インタビューや交渉といった仕事に限らず、知人友人との会話で悩んでいる人も多いだろう。特に「建前」や「お世辞」を美徳とする日本人は、なかなか「本音」を打ち明けない。たとえ知りたくなかった本音でも、知れば相手の考えを変える対策も打てるはずだ。
いかに本音を見抜き、相手との距離を縮めるか―本書には、著者が28年にわたる芸能リポーター生活で培った貴重なノウハウが惜しみなく公開されている。例えば、「異性に対する質問」。男性の上司にプレゼントを贈りたいと思っているOLがいるとする。何が欲しいか直接聞いても、照れや遠慮もあって正直な希望はなかなか言わないもの。しかし、「40代くらいの男性って何をもらうと嬉しいんでしょうね?」と他人事のように聞けば、「そうだな、ぼくなら…」と気軽に本音を明かしてくれるだろう。
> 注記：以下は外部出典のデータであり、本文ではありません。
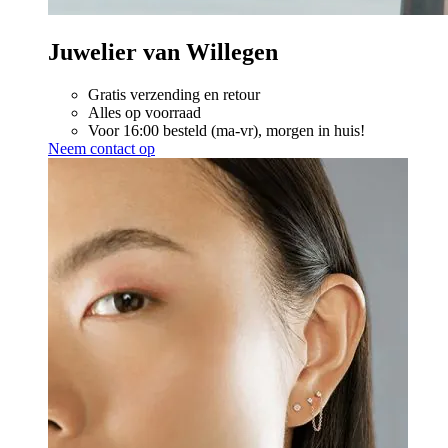
Juwelier van Willegen
Gratis verzending en retour
Alles op voorraad
Voor 16:00 besteld (ma-vr), morgen in huis!
Neem contact op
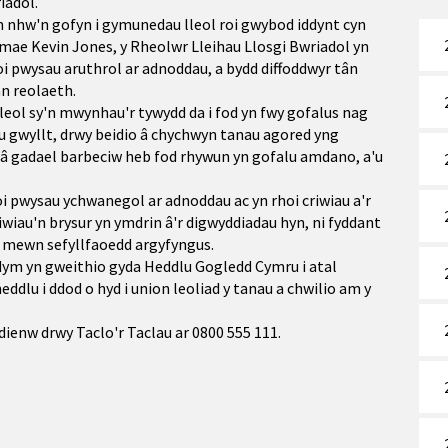
iadol.
 nhw'n gofyn i gymunedau lleol roi gwybod iddynt cyn
ae Kevin Jones, y Rheolwr Lleihau Llosgi Bwriadol yn
oi pwysau aruthrol ar adnoddau, a bydd diffoddwyr tân
n reolaeth.
leol sy'n mwynhau'r tywydd da i fod yn fwy gofalus nag
nau gwyllt, drwy beidio â chychwyn tanau agored yng
h â gadael barbeciw heb fod rhywun yn gofalu amdano, a'u
i pwysau ychwanegol ar adnoddau ac yn rhoi criwiau a'r
iau'n brysur yn ymdrin â'r digwyddiadau hyn, ni fyddant
en mewn sefyllfaoedd argyfyngus.
dym yn gweithio gyda Heddlu Gogledd Cymru i atal
ddlu i ddod o hyd i union leoliad y tanau a chwilio am y
dienw drwy Taclo'r Taclau ar 0800 555 111.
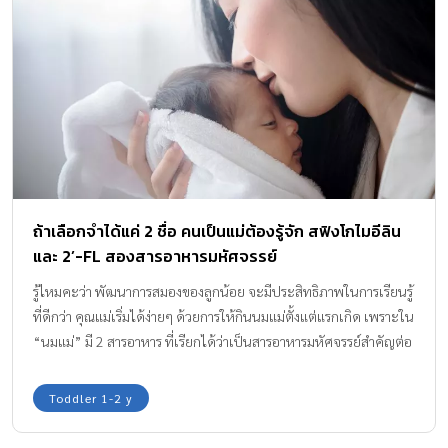
ไซด์ (Ganglioside) โคลีน (Choline) 2’-FL โอเมก้า 3,6,9 (Omega
3,6,9) วิตามินบี 12 มีส่วนช่วยในการทำงานตามปกติของระบบ
ประสาทและสมอง วิตามินเอ และวิตามินดี มีส่วนช่วยในการทำหน้าที่
ตามปกติของระบบภูมิคุ้มกัน แคลเซียม มีส่วนช่วยในกระบวนการสร้าง
กระดูกและฟันที่แข็งแรง และมีส่วนช่วยในการทำงานปกติของเอนไซม์
ในระบบย่อยอาหาร ผสมใยอาหารชนิดโอลิโกฟรุคโตส เพราะพื้นฐาน
ร่างกายที่ดีเริ่มต้นจากโภชนาการที่มีคุณภาพ การเลือกผลิตภัณฑ์ที่เชื่อ
ถือได้ และ มีสารอาหารที่มีประโยชน์จึงเป็นสิ่งสำคัญ คุณพ่อคุณแม่ยุค
ใหม่จึงมั่นใจเลือก […]
ถ้าเลือกจำได้แค่ 2 ชื่อ คนเป็นแม่ต้องรู้จัก สฟิงโกไมอีลิน
และ 2’-FL สองสารอาหารมหัศจรรย์
รู้ไหมคะว่า พัฒนาการสมองของลูกน้อย จะมีประสิทธิภาพในการเรียนรู้
ที่ดีกว่า คุณแม่เริ่มได้ง่ายๆ ด้วยการให้กินนมแม่ตั้งแต่แรกเกิด เพราะใน
“นมแม่” มี 2 สารอาหาร ที่เรียกได้ว่าเป็นสารอาหารมหัศจรรย์สำคัญต่อ
“สมอง” เราจะไปเปิดความลับของสองสารอาหารนี้กันค่ะ
Toddler 1-2 y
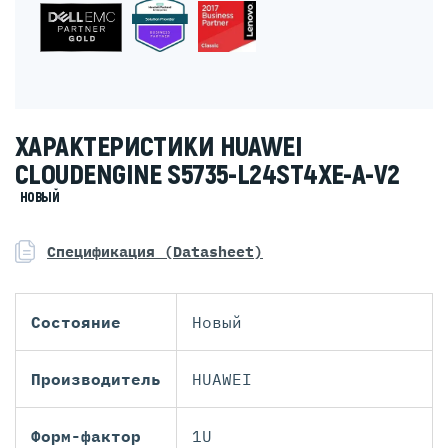
ХАРАКТЕРИСТИКИ HUAWEI
CLOUDENGINE S5735-L24ST4XE-A-V2
НОВЫЙ
Спецификация (Datasheet)
Состояние
Новый
Производитель
HUAWEI
Форм-фактор
1U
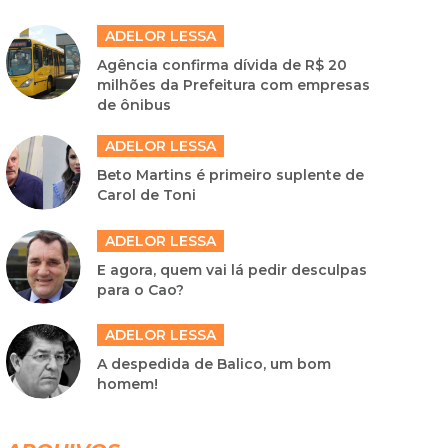
ADELOR LESSA
Agência confirma dívida de R$ 20
milhões da Prefeitura com empresas
de ônibus
ADELOR LESSA
Beto Martins é primeiro suplente de
Carol de Toni
ADELOR LESSA
E agora, quem vai lá pedir desculpas
para o Cao?
ADELOR LESSA
A despedida de Balico, um bom
homem!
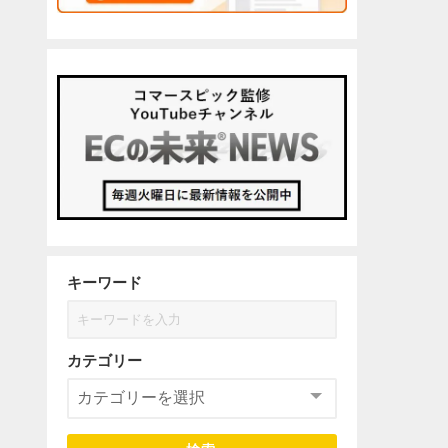
キーワード
カテゴリー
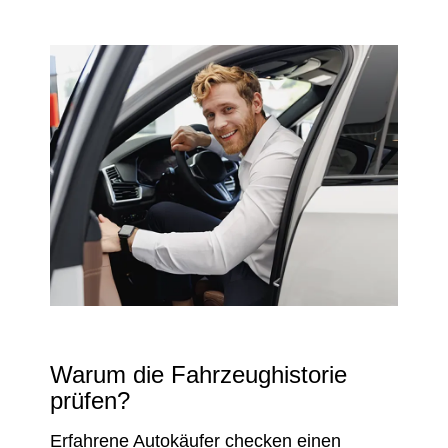
Warum die Fahrzeughistorie
prüfen?
Erfahrene Autokäufer checken einen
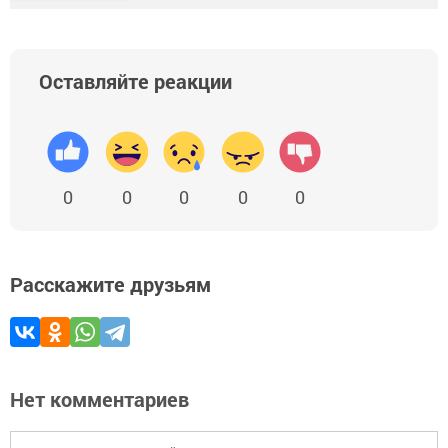
Оставляйте реакции
0
0
0
0
0
Расскажите друзьям
Нет комментариев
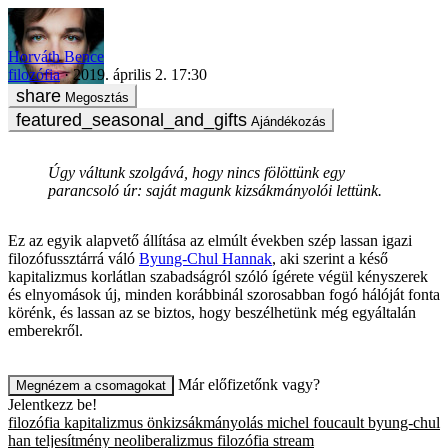
Horváth Bence
filozófia
2019. április 2. 17:30
Megosztás
Ajándékozás
Úgy váltunk szolgává, hogy nincs fölöttünk egy
parancsoló úr: saját magunk kizsákmányolói lettünk.
Ez az egyik alapvető állítása az elmúlt években szép lassan igazi
filozófussztárrá váló
Byung-Chul Hannak
, aki szerint a késő
kapitalizmus korlátlan szabadságról szóló ígérete végül kényszerek
és elnyomások új, minden korábbinál szorosabban fogó hálóját fonta
körénk, és lassan az se biztos, hogy beszélhetünk még egyáltalán
emberekről.
Már előfizetőnk vagy?
Megnézem a csomagokat
Jelentkezz be!
filozófia
kapitalizmus
önkizsákmányolás
michel foucault
byung-chul
han
teljesítmény
neoliberalizmus
filozófia
stream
ほかにも、「失敗談で親近感を持たせる」「ほめ言葉の後に具体的な言葉がつくかで本音かお世辞かわかる」「相手の心を開くには、まず自分の心を開くこと」「自分に無関心な相手に好意を持ってもらうには第三者を利用する」などなど、紹介されているテクニックはどれも簡単で実用的。さらに、「宮根誠司は極度の人見知り」といった芸能界の楽屋裏も興味深く、読み物としても楽しめる。